Did you know, at one time in our fairly recent history there were more than 100 automobile manufacturing companies? The first automotive manufacturing company began in the year 1863. (For those trivia buffs it was the Roper). Here in the United States, four specialty automotive manufacturing companies began business in the year 2000 or after. Of the original 100+ companies, not including foreign car companies who have built manufacturing facilities here in the States, most have died but some were merged and/or absorbed by larger and more powerful companies. Chrysler bought Jeep, General Motors merged with Pontiac, Oldsmobile and Buick and Studebaker merged with Packard but later died. REO, Tucker, Nash, Kaiser, Frasier, Stutz, Cord and Stanley are just some who tried and failed. When one or two failed, which they obviously did, it was nothing more than a blemish on our economic face. Workers were absorbed or retrained and the economy kept rolling. Now, talk about one of them failing and we hear the words catastrophic and unacceptable.

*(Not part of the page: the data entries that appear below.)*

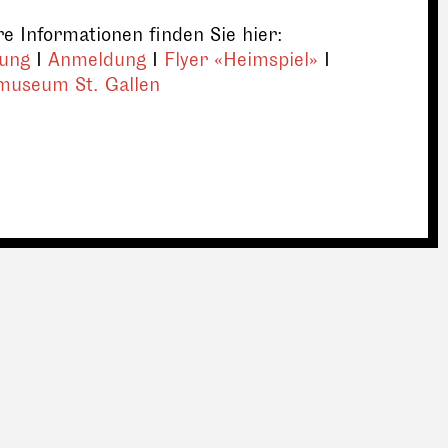
e Informationen finden Sie hier:
dung
I
Anmeldung
I
Flyer «Heimspiel»
I
museum St. Gallen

Think of an economy as wildlife. In nature, if there are few species the chance of survival are slim. If the numbers of species are many and varied then the chances of survival are much better. Now think about habitat and food supply in nature.
When the habitat is large and varied and the food supply is abundant then many various species of flora and fauna will thrive and grow and flourish. If, for some reason, the habitat decreases then the various species of plant and animals will decrease until a balance is once again achieved. If the food supply decreases the animal life will also decrease until, again, a balance is achieved. This process we all learned about in Elementary School is called Survival of the Fittest.

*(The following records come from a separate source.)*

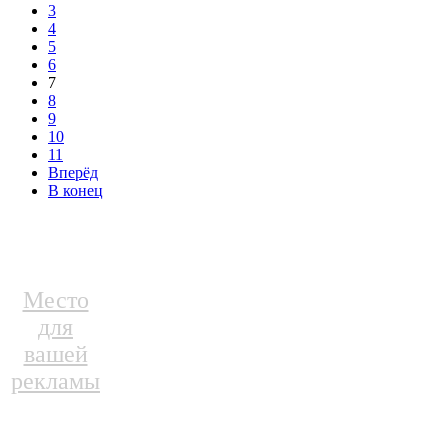
3
4
5
6
7
8
9
10
11
Вперёд
В конец
Место
для
вашей
рекламы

Economies work exactly the same way. As long as there is a large and varied mix of manufacturers, growers, suppliers, transporters, diggers, eaters, etc, etc, etc., things will go along as they should. As people increase in numbers and prosperity, businesses will grow and thrive right with the consumers. When the consumer thrives and earns more money they feel happy and confident the future will be good. Consequently, the consumer spends more money to acquire more goods and comforts. The more comforts they acquire, the better they feel and so on and so on. If one or two participants in each segment of the economy succumb to bad fortune the rest of the economy can absorb and adjust and the economy will continue to roll along as it should. Unfortunately, at this time in our history, our economy consists of a few extremely large corporations with few, if any, competitors. If one overly large company fails, the rest of the economy is not capable of absorbing and adjusting to the economic disaster. Those souls can't be absorbed so they go backward in their earnings. Because they are earning less they feel more and more vulnerable. The more vulnerable they feel the less they spend. As they slow their spending surrounding people start feeling less and less secure so they start moving into a defensive posture. They start saving rather that spending. They stop buying non-necessities and so on and so on. Bingo, recession and/or, if the cycle goes on long enough, depression.

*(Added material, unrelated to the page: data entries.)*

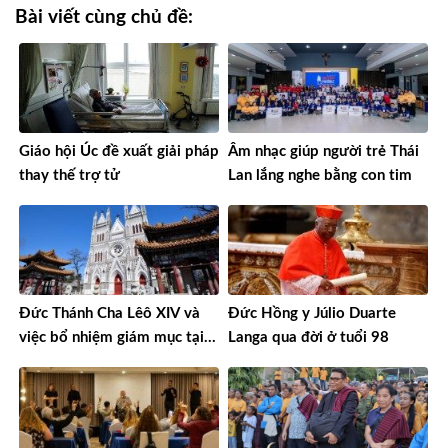
Bài viết cùng chủ đề:
Giáo hội Úc đề xuất giải pháp
Âm nhạc giúp người trẻ Thái
thay thế trợ tử
Lan lắng nghe bằng con tim
Đức Thánh Cha Lêô XIV và
Đức Hồng y Júlio Duarte
việc bổ nhiệm giám mục tại
Langa qua đời ở tuổi 98
Trung Quốc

There is a very old joke I know everyone has heard; which came first, the chicken or the egg. While it's not a funny joke it is a GREAT question. I will rephrase the question; which came first, the consumer or the producer?
An economy does not start with a producer, a manufacturer, a transporter, a grocer, a barber or a dentist. An economy starts with consumers; people with needs. At first those people do for themselves. They grow their own food. They make their own clothing. They hunt their own meat.